Word for word, write the lines below out again, with no pictures.

** Opening Extracted data block **

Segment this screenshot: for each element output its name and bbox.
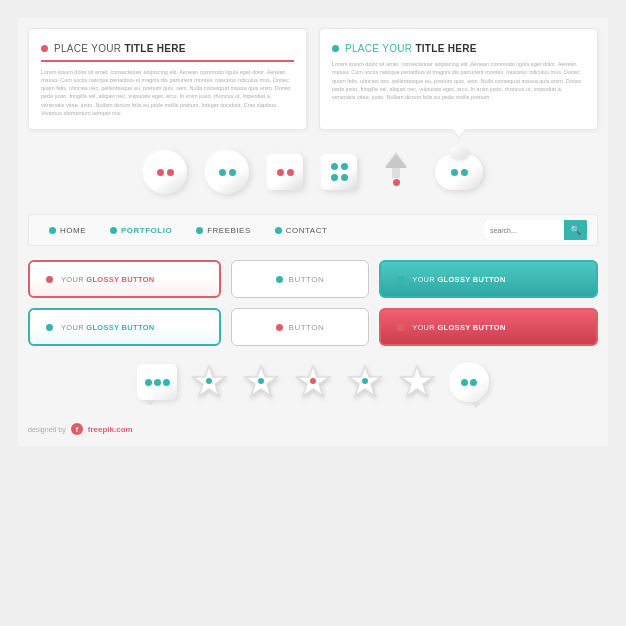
dot-icon [470, 379, 477, 386]
arrow-up-icon [375, 150, 417, 194]
circle-icon-red-dots [143, 150, 187, 194]
freepik-brand-label: freepik.com [88, 425, 133, 434]
dot-icon [331, 174, 338, 181]
nav-portfolio[interactable]: PORTFOLIO [100, 226, 182, 235]
btn-dot-red-icon [276, 324, 283, 331]
btn-label-2: YOUR GLOSSY BUTTON [61, 323, 154, 332]
arrow-dot-icon [393, 179, 400, 186]
card-left: PLACE YOUR TITLE HERE Lorem ipsum dolor … [28, 28, 307, 130]
svg-point-1 [206, 378, 212, 384]
square-icon-teal-dots [321, 154, 357, 190]
btn-dot-teal-icon [276, 276, 283, 283]
search-button[interactable]: 🔍 [564, 220, 587, 240]
dot-icon [461, 169, 468, 176]
btn-dot-sq-icon [397, 276, 404, 283]
dot-icon [331, 163, 338, 170]
cloud-bump [449, 146, 469, 160]
glossy-button-red-filled-1[interactable]: YOUR GLOSSY BUTTON [379, 308, 598, 346]
card-right-body: Lorem ipsum dolor sit amet, consectetuer… [332, 60, 585, 101]
nav-dot-icon [275, 227, 282, 234]
dot-icon [341, 174, 348, 181]
svg-point-7 [362, 378, 368, 384]
star-icon-5 [397, 362, 437, 402]
star-icon-1 [189, 362, 229, 402]
nav-contact[interactable]: CONTACT [265, 226, 338, 235]
dot-teal-icon [332, 45, 339, 52]
plain-button-1[interactable]: BUTTON [231, 260, 369, 298]
btn-dot-red-icon [46, 276, 53, 283]
glossy-button-red-outline-1[interactable]: YOUR GLOSSY BUTTON [28, 260, 221, 298]
nav-dot-icon [49, 227, 56, 234]
btn-label-teal-filled-1: YOUR GLOSSY BUTTON [412, 275, 505, 284]
nav-bar: HOME PORTFOLIO FREEBIES CONTACT 🔍 [28, 214, 598, 246]
square-icon-red-dots [267, 154, 303, 190]
dot-icon [167, 169, 174, 176]
card-right: PLACE YOUR TITLE HERE Lorem ipsum dolor … [319, 28, 598, 130]
card-right-title-row: PLACE YOUR TITLE HERE [332, 43, 585, 54]
top-cards-row: PLACE YOUR TITLE HERE Lorem ipsum dolor … [28, 28, 598, 130]
btn-dot-sq-red-icon [397, 324, 404, 331]
btn-label-red-filled-1: YOUR GLOSSY BUTTON [412, 323, 505, 332]
nav-freebies-label: FREEBIES [207, 226, 251, 235]
icons-row [28, 144, 598, 200]
freepik-logo-icon: f [70, 422, 84, 436]
dot-icon [277, 169, 284, 176]
buttons-row-2: YOUR GLOSSY BUTTON BUTTON YOUR GLOSSY BU… [28, 308, 598, 346]
dot-icon [145, 379, 152, 386]
nav-dot-icon [110, 227, 117, 234]
dot-red-icon [41, 45, 48, 52]
nav-home[interactable]: HOME [39, 226, 96, 235]
plain-btn-label-2: BUTTON [289, 323, 325, 332]
star-icon-4 [345, 362, 385, 402]
card-left-divider [41, 60, 294, 62]
cloud-icon [435, 154, 483, 190]
btn-label-1: YOUR GLOSSY BUTTON [61, 275, 154, 284]
dot-icon [287, 169, 294, 176]
card-right-title: PLACE YOUR TITLE HERE [345, 43, 477, 54]
plain-button-2[interactable]: BUTTON [231, 308, 369, 346]
dot-icon [229, 169, 236, 176]
speech-circle-icon [449, 362, 489, 402]
nav-freebies[interactable]: FREEBIES [186, 226, 261, 235]
main-container: PLACE YOUR TITLE HERE Lorem ipsum dolor … [18, 18, 608, 446]
nav-contact-label: CONTACT [286, 226, 328, 235]
nav-search-bar[interactable]: 🔍 [484, 220, 587, 240]
dot-icon [341, 163, 348, 170]
nav-dot-icon [196, 227, 203, 234]
circle-icon-teal-dots [205, 150, 249, 194]
btn-dot-teal-icon [46, 324, 53, 331]
search-input[interactable] [484, 220, 564, 240]
dot-icon [461, 379, 468, 386]
dot-icon [154, 379, 161, 386]
nav-home-label: HOME [60, 226, 86, 235]
star-icon-3 [293, 362, 333, 402]
footer-designed-by: designed by [28, 426, 66, 433]
plain-btn-label-1: BUTTON [289, 275, 325, 284]
glossy-button-teal-filled-1[interactable]: YOUR GLOSSY BUTTON [379, 260, 598, 298]
card-left-title-row: PLACE YOUR TITLE HERE [41, 43, 294, 54]
dot-icon [157, 169, 164, 176]
speech-square-icon [137, 364, 177, 400]
glossy-button-teal-outline-1[interactable]: YOUR GLOSSY BUTTON [28, 308, 221, 346]
star-icon-2 [241, 362, 281, 402]
card-left-title: PLACE YOUR TITLE HERE [54, 43, 186, 54]
dot-icon [451, 169, 458, 176]
svg-point-3 [258, 378, 264, 384]
svg-marker-8 [401, 366, 433, 396]
footer: designed by f freepik.com [28, 422, 598, 436]
nav-portfolio-label: PORTFOLIO [121, 226, 172, 235]
svg-point-5 [310, 378, 316, 384]
dot-icon [219, 169, 226, 176]
dot-icon [163, 379, 170, 386]
card-left-body: Lorem ipsum dolor sit amet, consectetuer… [41, 68, 294, 118]
buttons-row-1: YOUR GLOSSY BUTTON BUTTON YOUR GLOSSY BU… [28, 260, 598, 298]
bottom-icons-row [28, 356, 598, 408]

** Closing Extracted data block **

## [Solution to this task]
Segment this screenshot: for each element output its name and bbox.
dot-icon [470, 379, 477, 386]
arrow-up-icon [375, 150, 417, 194]
circle-icon-red-dots [143, 150, 187, 194]
freepik-brand-label: freepik.com [88, 425, 133, 434]
dot-icon [331, 174, 338, 181]
nav-portfolio[interactable]: PORTFOLIO [100, 226, 182, 235]
btn-dot-red-icon [276, 324, 283, 331]
btn-label-2: YOUR GLOSSY BUTTON [61, 323, 154, 332]
arrow-dot-icon [393, 179, 400, 186]
card-left: PLACE YOUR TITLE HERE Lorem ipsum dolor … [28, 28, 307, 130]
svg-point-1 [206, 378, 212, 384]
square-icon-teal-dots [321, 154, 357, 190]
btn-dot-teal-icon [276, 276, 283, 283]
search-button[interactable]: 🔍 [564, 220, 587, 240]
dot-icon [461, 169, 468, 176]
btn-dot-sq-icon [397, 276, 404, 283]
dot-icon [331, 163, 338, 170]
cloud-bump [449, 146, 469, 160]
glossy-button-red-filled-1[interactable]: YOUR GLOSSY BUTTON [379, 308, 598, 346]
card-right-body: Lorem ipsum dolor sit amet, consectetuer… [332, 60, 585, 101]
nav-dot-icon [275, 227, 282, 234]
dot-icon [341, 174, 348, 181]
svg-point-7 [362, 378, 368, 384]
star-icon-5 [397, 362, 437, 402]
star-icon-1 [189, 362, 229, 402]
nav-contact[interactable]: CONTACT [265, 226, 338, 235]
dot-teal-icon [332, 45, 339, 52]
plain-button-1[interactable]: BUTTON [231, 260, 369, 298]
btn-dot-red-icon [46, 276, 53, 283]
glossy-button-red-outline-1[interactable]: YOUR GLOSSY BUTTON [28, 260, 221, 298]
nav-dot-icon [49, 227, 56, 234]
btn-label-teal-filled-1: YOUR GLOSSY BUTTON [412, 275, 505, 284]
nav-bar: HOME PORTFOLIO FREEBIES CONTACT 🔍 [28, 214, 598, 246]
square-icon-red-dots [267, 154, 303, 190]
dot-icon [167, 169, 174, 176]
card-right: PLACE YOUR TITLE HERE Lorem ipsum dolor … [319, 28, 598, 130]
card-right-title-row: PLACE YOUR TITLE HERE [332, 43, 585, 54]
top-cards-row: PLACE YOUR TITLE HERE Lorem ipsum dolor … [28, 28, 598, 130]
btn-dot-sq-red-icon [397, 324, 404, 331]
btn-label-red-filled-1: YOUR GLOSSY BUTTON [412, 323, 505, 332]
nav-freebies-label: FREEBIES [207, 226, 251, 235]
icons-row [28, 144, 598, 200]
freepik-logo-icon: f [70, 422, 84, 436]
dot-icon [277, 169, 284, 176]
buttons-row-2: YOUR GLOSSY BUTTON BUTTON YOUR GLOSSY BU… [28, 308, 598, 346]
dot-icon [145, 379, 152, 386]
nav-dot-icon [110, 227, 117, 234]
dot-red-icon [41, 45, 48, 52]
nav-home[interactable]: HOME [39, 226, 96, 235]
plain-btn-label-2: BUTTON [289, 323, 325, 332]
star-icon-4 [345, 362, 385, 402]
card-left-divider [41, 60, 294, 62]
cloud-icon [435, 154, 483, 190]
btn-label-1: YOUR GLOSSY BUTTON [61, 275, 154, 284]
dot-icon [287, 169, 294, 176]
card-right-title: PLACE YOUR TITLE HERE [345, 43, 477, 54]
plain-button-2[interactable]: BUTTON [231, 308, 369, 346]
dot-icon [229, 169, 236, 176]
speech-circle-icon [449, 362, 489, 402]
nav-freebies[interactable]: FREEBIES [186, 226, 261, 235]
main-container: PLACE YOUR TITLE HERE Lorem ipsum dolor … [18, 18, 608, 446]
nav-contact-label: CONTACT [286, 226, 328, 235]
nav-search-bar[interactable]: 🔍 [484, 220, 587, 240]
dot-icon [341, 163, 348, 170]
nav-dot-icon [196, 227, 203, 234]
circle-icon-teal-dots [205, 150, 249, 194]
btn-dot-teal-icon [46, 324, 53, 331]
search-input[interactable] [484, 220, 564, 240]
dot-icon [461, 379, 468, 386]
dot-icon [154, 379, 161, 386]
nav-home-label: HOME [60, 226, 86, 235]
star-icon-3 [293, 362, 333, 402]
footer-designed-by: designed by [28, 426, 66, 433]
plain-btn-label-1: BUTTON [289, 275, 325, 284]
glossy-button-teal-filled-1[interactable]: YOUR GLOSSY BUTTON [379, 260, 598, 298]
card-left-title-row: PLACE YOUR TITLE HERE [41, 43, 294, 54]
dot-icon [157, 169, 164, 176]
speech-square-icon [137, 364, 177, 400]
glossy-button-teal-outline-1[interactable]: YOUR GLOSSY BUTTON [28, 308, 221, 346]
star-icon-2 [241, 362, 281, 402]
card-left-title: PLACE YOUR TITLE HERE [54, 43, 186, 54]
dot-icon [451, 169, 458, 176]
svg-point-3 [258, 378, 264, 384]
svg-marker-8 [401, 366, 433, 396]
footer: designed by f freepik.com [28, 422, 598, 436]
nav-portfolio-label: PORTFOLIO [121, 226, 172, 235]
svg-point-5 [310, 378, 316, 384]
dot-icon [219, 169, 226, 176]
dot-icon [163, 379, 170, 386]
card-left-body: Lorem ipsum dolor sit amet, consectetuer… [41, 68, 294, 118]
buttons-row-1: YOUR GLOSSY BUTTON BUTTON YOUR GLOSSY BU… [28, 260, 598, 298]
bottom-icons-row [28, 356, 598, 408]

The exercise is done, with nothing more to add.